▸ Collection entries:
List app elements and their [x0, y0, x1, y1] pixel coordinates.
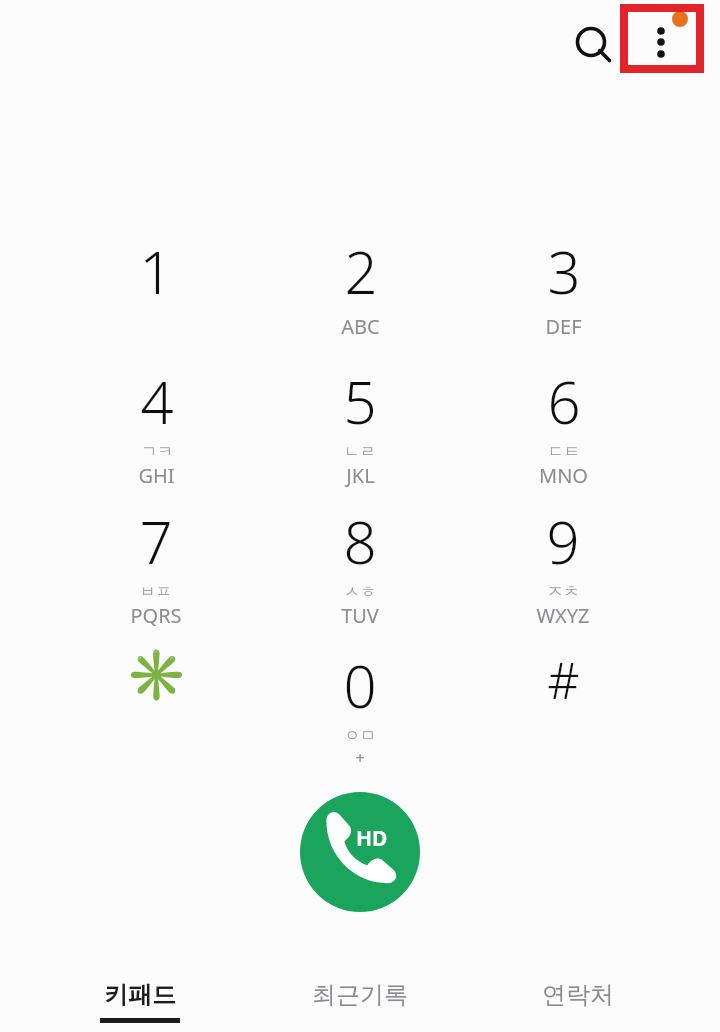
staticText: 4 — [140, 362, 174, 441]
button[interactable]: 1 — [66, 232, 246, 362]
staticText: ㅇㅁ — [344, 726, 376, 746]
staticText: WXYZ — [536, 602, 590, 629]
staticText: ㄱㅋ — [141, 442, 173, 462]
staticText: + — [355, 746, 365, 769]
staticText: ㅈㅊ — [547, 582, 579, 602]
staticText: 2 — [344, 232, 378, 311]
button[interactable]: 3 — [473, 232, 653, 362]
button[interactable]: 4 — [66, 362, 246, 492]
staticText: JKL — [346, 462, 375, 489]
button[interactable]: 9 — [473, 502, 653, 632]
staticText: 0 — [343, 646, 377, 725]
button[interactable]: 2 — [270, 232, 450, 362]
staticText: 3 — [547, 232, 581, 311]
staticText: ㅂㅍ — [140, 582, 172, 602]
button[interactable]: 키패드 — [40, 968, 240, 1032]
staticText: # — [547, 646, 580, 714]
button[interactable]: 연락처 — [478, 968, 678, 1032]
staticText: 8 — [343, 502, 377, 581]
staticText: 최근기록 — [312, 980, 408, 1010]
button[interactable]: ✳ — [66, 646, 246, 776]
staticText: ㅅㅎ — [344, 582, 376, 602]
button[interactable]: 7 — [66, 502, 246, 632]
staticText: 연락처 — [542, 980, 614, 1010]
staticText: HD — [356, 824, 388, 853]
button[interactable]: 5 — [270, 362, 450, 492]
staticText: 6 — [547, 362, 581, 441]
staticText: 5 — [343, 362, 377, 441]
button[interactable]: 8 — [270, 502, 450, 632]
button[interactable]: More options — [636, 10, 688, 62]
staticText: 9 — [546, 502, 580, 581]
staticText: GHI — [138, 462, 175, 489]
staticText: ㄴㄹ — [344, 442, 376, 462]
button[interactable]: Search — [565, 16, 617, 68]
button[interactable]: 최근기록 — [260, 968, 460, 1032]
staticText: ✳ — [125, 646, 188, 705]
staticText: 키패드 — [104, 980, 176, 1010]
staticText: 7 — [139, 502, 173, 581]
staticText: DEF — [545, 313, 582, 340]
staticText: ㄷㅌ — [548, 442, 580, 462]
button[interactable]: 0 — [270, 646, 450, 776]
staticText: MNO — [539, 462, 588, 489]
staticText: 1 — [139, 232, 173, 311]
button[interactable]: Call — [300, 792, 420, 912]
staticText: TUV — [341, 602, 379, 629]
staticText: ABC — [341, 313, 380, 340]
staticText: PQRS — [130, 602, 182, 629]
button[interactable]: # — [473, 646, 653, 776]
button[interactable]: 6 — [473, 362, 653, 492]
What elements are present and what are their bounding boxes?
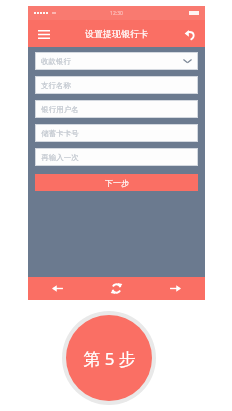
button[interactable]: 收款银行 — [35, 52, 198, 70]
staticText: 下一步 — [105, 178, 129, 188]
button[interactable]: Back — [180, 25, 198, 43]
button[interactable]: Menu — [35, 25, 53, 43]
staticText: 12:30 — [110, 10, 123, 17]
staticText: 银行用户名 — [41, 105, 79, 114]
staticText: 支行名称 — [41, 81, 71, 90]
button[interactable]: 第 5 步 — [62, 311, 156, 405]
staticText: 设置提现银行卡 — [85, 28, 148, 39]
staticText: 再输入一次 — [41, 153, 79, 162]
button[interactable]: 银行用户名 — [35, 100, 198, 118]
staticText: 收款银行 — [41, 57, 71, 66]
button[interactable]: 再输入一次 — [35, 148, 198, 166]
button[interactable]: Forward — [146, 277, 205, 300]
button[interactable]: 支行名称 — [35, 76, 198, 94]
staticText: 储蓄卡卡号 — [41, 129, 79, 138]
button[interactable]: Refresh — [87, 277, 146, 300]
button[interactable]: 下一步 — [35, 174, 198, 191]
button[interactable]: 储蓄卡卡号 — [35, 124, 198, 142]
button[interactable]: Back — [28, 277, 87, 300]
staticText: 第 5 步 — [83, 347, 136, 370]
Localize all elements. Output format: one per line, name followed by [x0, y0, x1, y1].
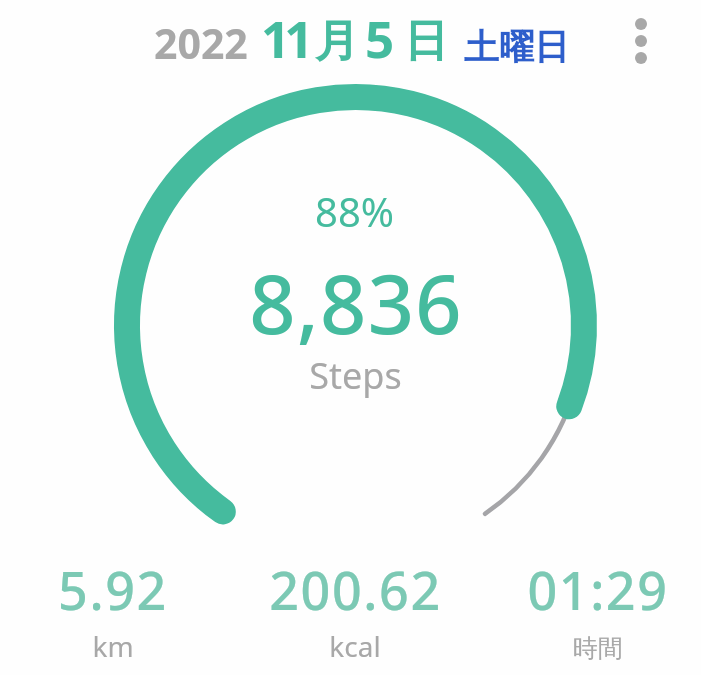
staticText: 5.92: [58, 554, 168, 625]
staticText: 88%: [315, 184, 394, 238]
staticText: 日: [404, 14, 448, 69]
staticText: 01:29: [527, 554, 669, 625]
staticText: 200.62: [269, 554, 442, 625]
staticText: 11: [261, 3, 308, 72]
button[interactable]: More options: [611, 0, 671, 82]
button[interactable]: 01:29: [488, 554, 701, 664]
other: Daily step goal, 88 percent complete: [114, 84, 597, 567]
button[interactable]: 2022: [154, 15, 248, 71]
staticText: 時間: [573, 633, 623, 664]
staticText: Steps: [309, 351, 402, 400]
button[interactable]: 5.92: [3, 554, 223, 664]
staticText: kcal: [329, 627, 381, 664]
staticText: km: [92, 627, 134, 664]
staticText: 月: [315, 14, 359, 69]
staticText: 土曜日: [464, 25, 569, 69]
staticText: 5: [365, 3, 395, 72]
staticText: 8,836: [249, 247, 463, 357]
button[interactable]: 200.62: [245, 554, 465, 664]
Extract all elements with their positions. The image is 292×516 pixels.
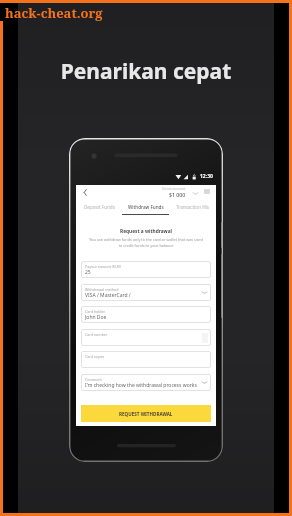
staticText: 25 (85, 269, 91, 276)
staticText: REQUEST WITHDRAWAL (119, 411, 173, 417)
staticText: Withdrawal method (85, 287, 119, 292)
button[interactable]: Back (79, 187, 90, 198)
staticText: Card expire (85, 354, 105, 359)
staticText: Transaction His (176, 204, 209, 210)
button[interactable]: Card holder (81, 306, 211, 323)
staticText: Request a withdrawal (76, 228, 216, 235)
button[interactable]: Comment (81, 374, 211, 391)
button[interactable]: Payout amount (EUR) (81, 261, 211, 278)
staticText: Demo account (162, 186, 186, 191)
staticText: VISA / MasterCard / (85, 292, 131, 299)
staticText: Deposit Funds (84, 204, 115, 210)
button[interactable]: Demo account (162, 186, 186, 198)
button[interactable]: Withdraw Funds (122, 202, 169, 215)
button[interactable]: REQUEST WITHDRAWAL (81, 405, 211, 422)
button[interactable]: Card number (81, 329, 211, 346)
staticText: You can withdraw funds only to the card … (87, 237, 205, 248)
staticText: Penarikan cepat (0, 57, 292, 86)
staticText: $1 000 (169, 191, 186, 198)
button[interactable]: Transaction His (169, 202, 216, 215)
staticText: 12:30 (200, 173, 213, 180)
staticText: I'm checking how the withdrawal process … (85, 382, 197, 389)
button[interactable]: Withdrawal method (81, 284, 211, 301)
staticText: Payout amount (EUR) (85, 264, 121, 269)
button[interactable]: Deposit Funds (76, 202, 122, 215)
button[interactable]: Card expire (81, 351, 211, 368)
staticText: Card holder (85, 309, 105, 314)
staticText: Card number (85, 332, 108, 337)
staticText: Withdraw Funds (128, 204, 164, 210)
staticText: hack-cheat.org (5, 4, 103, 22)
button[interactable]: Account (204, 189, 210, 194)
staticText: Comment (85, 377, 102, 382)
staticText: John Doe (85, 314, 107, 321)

▸ WHAT TO PRODUCE: Please give the data above again in exact form and omit every picture.

▸ ANSWER TO THE PROBLEM:
List app elements and their [x0, y0, x1, y1] pixel coordinates.
staticText: 4 — [140, 362, 174, 441]
button[interactable]: 1 — [66, 232, 246, 362]
staticText: ㅇㅁ — [344, 726, 376, 746]
staticText: WXYZ — [536, 602, 590, 629]
staticText: ㄱㅋ — [141, 442, 173, 462]
staticText: + — [355, 746, 365, 769]
staticText: ㅈㅊ — [547, 582, 579, 602]
staticText: 2 — [344, 232, 378, 311]
button[interactable]: 3 — [473, 232, 653, 362]
button[interactable]: 4 — [66, 362, 246, 492]
staticText: JKL — [346, 462, 375, 489]
button[interactable]: 9 — [473, 502, 653, 632]
staticText: 0 — [343, 646, 377, 725]
button[interactable]: 2 — [270, 232, 450, 362]
staticText: 3 — [547, 232, 581, 311]
staticText: ㅂㅍ — [140, 582, 172, 602]
button[interactable]: 키패드 — [40, 968, 240, 1032]
staticText: # — [547, 646, 580, 714]
button[interactable]: 연락처 — [478, 968, 678, 1032]
staticText: 8 — [343, 502, 377, 581]
staticText: 최근기록 — [312, 980, 408, 1010]
button[interactable]: ✳ — [66, 646, 246, 776]
staticText: ㅅㅎ — [344, 582, 376, 602]
button[interactable]: 7 — [66, 502, 246, 632]
staticText: 연락처 — [542, 980, 614, 1010]
staticText: HD — [356, 824, 388, 853]
button[interactable]: 5 — [270, 362, 450, 492]
staticText: 6 — [547, 362, 581, 441]
staticText: 5 — [343, 362, 377, 441]
button[interactable]: 8 — [270, 502, 450, 632]
button[interactable]: More options — [636, 10, 688, 62]
staticText: 9 — [546, 502, 580, 581]
staticText: GHI — [138, 462, 175, 489]
staticText: ㄴㄹ — [344, 442, 376, 462]
button[interactable]: Search — [565, 16, 617, 68]
button[interactable]: 최근기록 — [260, 968, 460, 1032]
staticText: ✳ — [125, 646, 188, 705]
staticText: 키패드 — [104, 980, 176, 1010]
staticText: 7 — [139, 502, 173, 581]
staticText: DEF — [545, 313, 582, 340]
staticText: ㄷㅌ — [548, 442, 580, 462]
button[interactable]: 0 — [270, 646, 450, 776]
staticText: MNO — [539, 462, 588, 489]
staticText: 1 — [139, 232, 173, 311]
button[interactable]: Call — [300, 792, 420, 912]
staticText: TUV — [341, 602, 379, 629]
staticText: ABC — [341, 313, 380, 340]
staticText: PQRS — [130, 602, 182, 629]
button[interactable]: # — [473, 646, 653, 776]
button[interactable]: 6 — [473, 362, 653, 492]
What elements are present and what are their bounding boxes?
button[interactable]: 收款银行 — [35, 52, 198, 70]
staticText: 下一步 — [105, 178, 129, 188]
button[interactable]: Back — [180, 25, 198, 43]
button[interactable]: Menu — [35, 25, 53, 43]
staticText: 12:30 — [110, 10, 123, 17]
staticText: 银行用户名 — [41, 105, 79, 114]
staticText: 支行名称 — [41, 81, 71, 90]
button[interactable]: 第 5 步 — [62, 311, 156, 405]
staticText: 设置提现银行卡 — [85, 28, 148, 39]
staticText: 再输入一次 — [41, 153, 79, 162]
button[interactable]: 银行用户名 — [35, 100, 198, 118]
staticText: 收款银行 — [41, 57, 71, 66]
button[interactable]: 再输入一次 — [35, 148, 198, 166]
button[interactable]: Forward — [146, 277, 205, 300]
button[interactable]: 支行名称 — [35, 76, 198, 94]
staticText: 储蓄卡卡号 — [41, 129, 79, 138]
button[interactable]: Refresh — [87, 277, 146, 300]
button[interactable]: 下一步 — [35, 174, 198, 191]
button[interactable]: 储蓄卡卡号 — [35, 124, 198, 142]
button[interactable]: Back — [28, 277, 87, 300]
staticText: 第 5 步 — [83, 347, 136, 370]
Localize all elements. Output format: one per line, name followed by [x0, y0, x1, y1].
staticText: 5.92: [58, 554, 168, 625]
staticText: 88%: [315, 184, 394, 238]
staticText: 日: [404, 14, 448, 69]
staticText: 01:29: [527, 554, 669, 625]
staticText: 200.62: [269, 554, 442, 625]
staticText: 11: [261, 3, 308, 72]
button[interactable]: More options: [611, 0, 671, 82]
button[interactable]: 01:29: [488, 554, 701, 664]
other: Daily step goal, 88 percent complete: [114, 84, 597, 567]
button[interactable]: 2022: [154, 15, 248, 71]
staticText: 時間: [573, 633, 623, 664]
staticText: Steps: [309, 351, 402, 400]
button[interactable]: 5.92: [3, 554, 223, 664]
staticText: kcal: [329, 627, 381, 664]
staticText: km: [92, 627, 134, 664]
staticText: 月: [315, 14, 359, 69]
staticText: 土曜日: [464, 25, 569, 69]
staticText: 5: [365, 3, 395, 72]
staticText: 8,836: [249, 247, 463, 357]
button[interactable]: 200.62: [245, 554, 465, 664]
Extract all elements with their positions. The image is 292×516 pixels.
staticText: 25 (85, 269, 91, 276)
staticText: REQUEST WITHDRAWAL (119, 411, 173, 417)
staticText: Withdrawal method (85, 287, 119, 292)
button[interactable]: Back (79, 187, 90, 198)
staticText: Card expire (85, 354, 105, 359)
staticText: Transaction His (176, 204, 209, 210)
button[interactable]: Card holder (81, 306, 211, 323)
staticText: Request a withdrawal (76, 228, 216, 235)
button[interactable]: Comment (81, 374, 211, 391)
button[interactable]: Payout amount (EUR) (81, 261, 211, 278)
staticText: Demo account (162, 186, 186, 191)
staticText: VISA / MasterCard / (85, 292, 131, 299)
staticText: Deposit Funds (84, 204, 115, 210)
button[interactable]: Demo account (162, 186, 186, 198)
button[interactable]: Withdraw Funds (122, 202, 169, 215)
button[interactable]: REQUEST WITHDRAWAL (81, 405, 211, 422)
button[interactable]: Card number (81, 329, 211, 346)
staticText: You can withdraw funds only to the card … (87, 237, 205, 248)
staticText: Penarikan cepat (0, 57, 292, 86)
staticText: $1 000 (169, 191, 186, 198)
button[interactable]: Transaction His (169, 202, 216, 215)
staticText: 12:30 (200, 173, 213, 180)
staticText: I'm checking how the withdrawal process … (85, 382, 197, 389)
button[interactable]: Withdrawal method (81, 284, 211, 301)
staticText: Payout amount (EUR) (85, 264, 121, 269)
button[interactable]: Deposit Funds (76, 202, 122, 215)
button[interactable]: Card expire (81, 351, 211, 368)
staticText: Card holder (85, 309, 105, 314)
staticText: Card number (85, 332, 108, 337)
staticText: Withdraw Funds (128, 204, 164, 210)
staticText: hack-cheat.org (5, 4, 103, 22)
button[interactable]: Account (204, 189, 210, 194)
staticText: Comment (85, 377, 102, 382)
staticText: John Doe (85, 314, 107, 321)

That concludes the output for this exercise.